Word Alive! - Reflections on Bible
 

by Dr. Paulson Pulikkottil


 

Church is more a fellowship than an organisation. Have you ever wondered how the church survived in difficult times in history especially when there was no place to meet? This is one of most amazing thing about Christian church: it can exist and thrive without a physical structure in the form of a chapel of cathedral. On the contrary, history has proved that sometimes structure kills the church! I don't take this as an argument against having a church building. What is more important is the sense of belonging, oneness and togetherness that believers feel among themselves. What we need to today is to build churches that would survive even without structures.

Fellowship is not just being together. If we lock up a dozen people who believe in Jesus together in a room there is not going to be fellowship (however high the temperature in the room is!). Fellowship is more than people being together.

The original work Greek word for fellowship means "sharing." Fellowship simply means to have something in common; it is something that we have in common to share. Real fellowship happens when two or more people relate to each other in such a way that there is an exchange. Real fellowship is when we feel that I can give something to another person and the other person can give me something so that both of us feel built up and edified.

The church fails when people do not establish relationship by sharing with each other. How is this possible in churches which are so diverse as Noah's ark? There are people from different races, languages, income groups, and professions. The basis of their relationship through sharing (fellowship) can not be at the material level or that of interests. We are so diverse as far as our social standing and income status and in a host o other ways.

Fellowship ought to be based on sharing something higher than this worldly, and material if it has to be eternal and meaningful. This is what we find in the First Epistle of John: "We declare to you what we have seen and heard so that you also may have fellowship with us; and truly our fellowship is with the Father and with his Son Jesus Christ."

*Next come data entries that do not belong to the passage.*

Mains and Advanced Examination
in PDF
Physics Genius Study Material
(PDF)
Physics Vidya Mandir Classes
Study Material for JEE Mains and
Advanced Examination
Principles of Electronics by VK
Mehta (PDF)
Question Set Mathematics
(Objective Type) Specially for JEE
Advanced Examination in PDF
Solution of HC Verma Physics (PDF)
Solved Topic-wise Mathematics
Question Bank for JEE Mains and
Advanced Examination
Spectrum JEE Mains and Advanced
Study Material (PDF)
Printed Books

When John makes this invitation he makes one thing very loud and clear. The church is a group of people who have something common with God. He is inviting the rest of the members of the church to a fellowship with God the father. We have something common with God.

Remarkable thing is that John is addressing a congregation. Is he trying to sell cotton in Liverpool? No! A congregation does not guarantee fellowship. Worshipping together or singing together need not necessarily ensure that there is fellowship among the members of that body. He is asking the churches he is addressing to cultivate meaningful fellowship among its members.

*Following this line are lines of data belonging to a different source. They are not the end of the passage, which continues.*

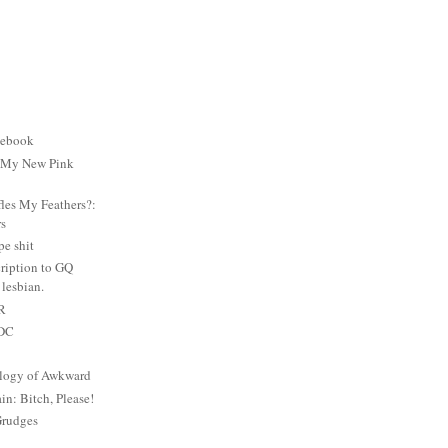
cebook
: My New Pink
es My Feathers?:
rs
e shit
ription to GQ
lesbian.
PR
 DC
logy of Awkward
: Bitch, Please!
Grudges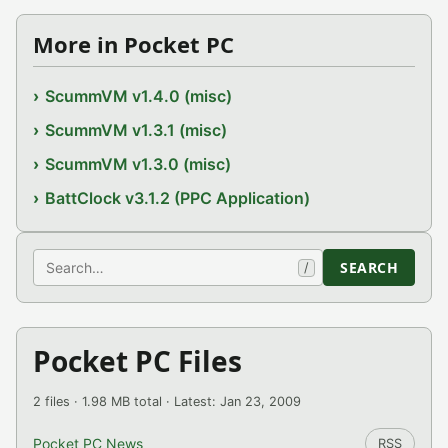
More in Pocket PC
ScummVM v1.4.0 (misc)
ScummVM v1.3.1 (misc)
ScummVM v1.3.0 (misc)
BattClock v3.1.2 (PPC Application)
Search
SEARCH
/
Pocket PC Files
2 files · 1.98 MB total · Latest: Jan 23, 2009
Pocket PC News
RSS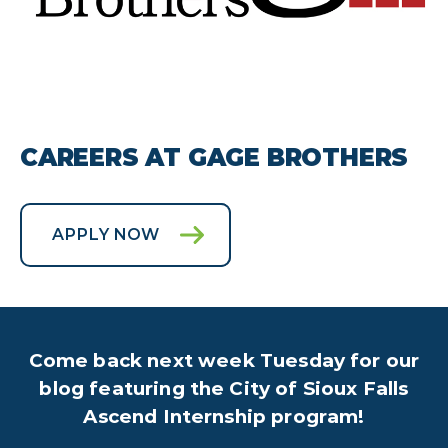
CAREERS AT GAGE BROTHERS
APPLY NOW
Come back next week Tuesday for our
blog featuring the City of Sioux Falls
Ascend Internship program!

Fellowship is the relationship between people who have a relationship with God. What is common among them is their relationship with Father and the Son Jesus Christ. It is not their relationship with each other that matters, but their personal relationship with God that result in their relationship to each other. This is a dynamics that is often neglected in churches today.

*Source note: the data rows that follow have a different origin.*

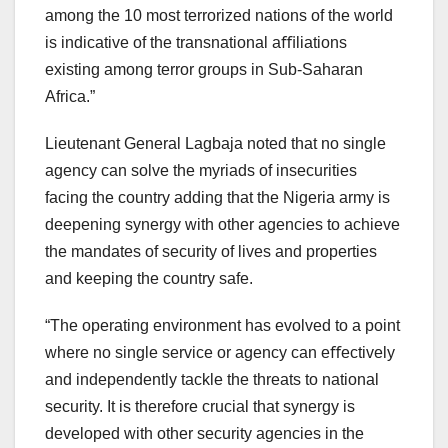
among the 10 most terrorized nations of the world
is indicative of the transnational aﬃliations
existing among terror groups in Sub-Saharan
Africa.”
Lieutenant General Lagbaja noted that no single
agency can solve the myriads of insecurities
facing the country adding that the Nigeria army is
deepening synergy with other agencies to achieve
the mandates of security of lives and properties
and keeping the country safe.
“The operating environment has evolved to a point
where no single service or agency can eﬀectively
and independently tackle the threats to national
security. It is therefore crucial that synergy is
developed with other security agencies in the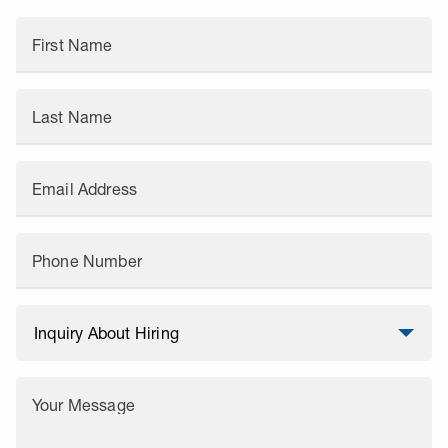
First Name
Last Name
Email Address
Phone Number
Your Message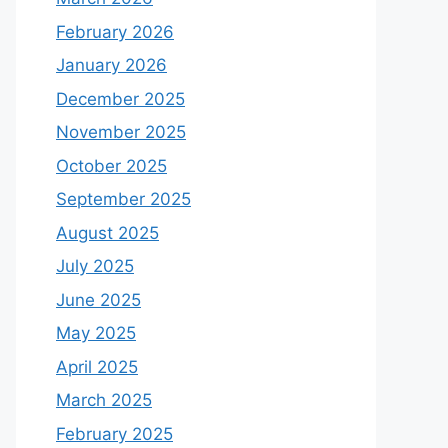
February 2026
January 2026
December 2025
November 2025
October 2025
September 2025
August 2025
July 2025
June 2025
May 2025
April 2025
March 2025
February 2025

The reason number one why I walk into this Church is not that I am baptised in the Church, nor I live close by this Church, nor I am a friend of the Pastor- but I have a relationship with God the Father and God the son. It is not a belief that I share but a relationship.

There was a time in my life when I looked for proof for the existence of God. Later when my intellectual quest was somewhat satisfied I believed in God. I believed that Jesus is my saviour. I became member of a so-called church or fellowship.

Now I have come to a stage in my spiritual and intellectual life where even if all the intellectual basis for my belief in God and Jesus is destroyed I would still believe in Him. The reason is that the way I am related to God is now more or less through my experience of God. I have tasted and found that Jesus is good. I probably used my intellect as a ladder to find Jesus, but I continue the relationship because of experience of him which is getting deeper and deeper. I do not need the ladder now, unless I am thinking of getting down from this height. As long as I decide to stay here, why I do not need the ladder.

In my life in this world and the church I translate that into horizontal relationship. That is what generate meaningful fellowship. This is why fellowship with people who have experienced God is deeper and meaningful than people who just believe in God.

Tell me how many times your heart was warmed and encouraged when you heard someone telling you about something that God has done for them. You could most of the time match it with something that God has done for you.
Christian Fellowship among brothren is the most meaningful and sweetest thing in the world because it is a relationship deeper than knowledge of God, a fellowship with God that is based on experience of God.

Someone mused once:
"Oh life with Saints above! That is glory!
Life with Saints below, O! that is another story!"

Let us cultivate fellowship so meaningful and rich so that life with saints below will also be glory! Let us strive to know God and him alone so that we are rich in God enough to share with others.